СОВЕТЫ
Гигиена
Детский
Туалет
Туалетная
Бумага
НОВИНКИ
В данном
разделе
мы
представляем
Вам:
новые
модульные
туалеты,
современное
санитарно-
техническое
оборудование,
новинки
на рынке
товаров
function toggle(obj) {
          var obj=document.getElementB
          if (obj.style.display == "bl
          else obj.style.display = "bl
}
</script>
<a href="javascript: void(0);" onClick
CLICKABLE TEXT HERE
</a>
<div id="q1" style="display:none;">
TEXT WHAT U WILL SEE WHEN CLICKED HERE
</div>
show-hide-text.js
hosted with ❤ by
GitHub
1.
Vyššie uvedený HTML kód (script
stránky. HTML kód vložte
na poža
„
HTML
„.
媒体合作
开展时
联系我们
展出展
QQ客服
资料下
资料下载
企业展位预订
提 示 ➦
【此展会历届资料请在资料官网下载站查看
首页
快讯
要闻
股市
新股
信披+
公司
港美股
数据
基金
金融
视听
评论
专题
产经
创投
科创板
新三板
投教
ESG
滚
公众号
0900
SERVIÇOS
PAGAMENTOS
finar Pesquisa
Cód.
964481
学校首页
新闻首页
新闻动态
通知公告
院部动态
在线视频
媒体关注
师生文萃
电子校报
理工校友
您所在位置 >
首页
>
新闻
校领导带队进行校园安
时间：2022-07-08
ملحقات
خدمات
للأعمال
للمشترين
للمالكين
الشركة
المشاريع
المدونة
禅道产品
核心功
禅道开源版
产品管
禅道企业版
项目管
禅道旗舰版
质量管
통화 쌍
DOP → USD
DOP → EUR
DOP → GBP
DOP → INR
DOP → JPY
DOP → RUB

-.-.-

● **ACTION ITEM**
Across the entries above, find the lines with the string "HTML" and copy them.

● **RESPONSE TO THE TASK**
Vyššie uvedený HTML kód (script
stránky. HTML kód vložte
HTML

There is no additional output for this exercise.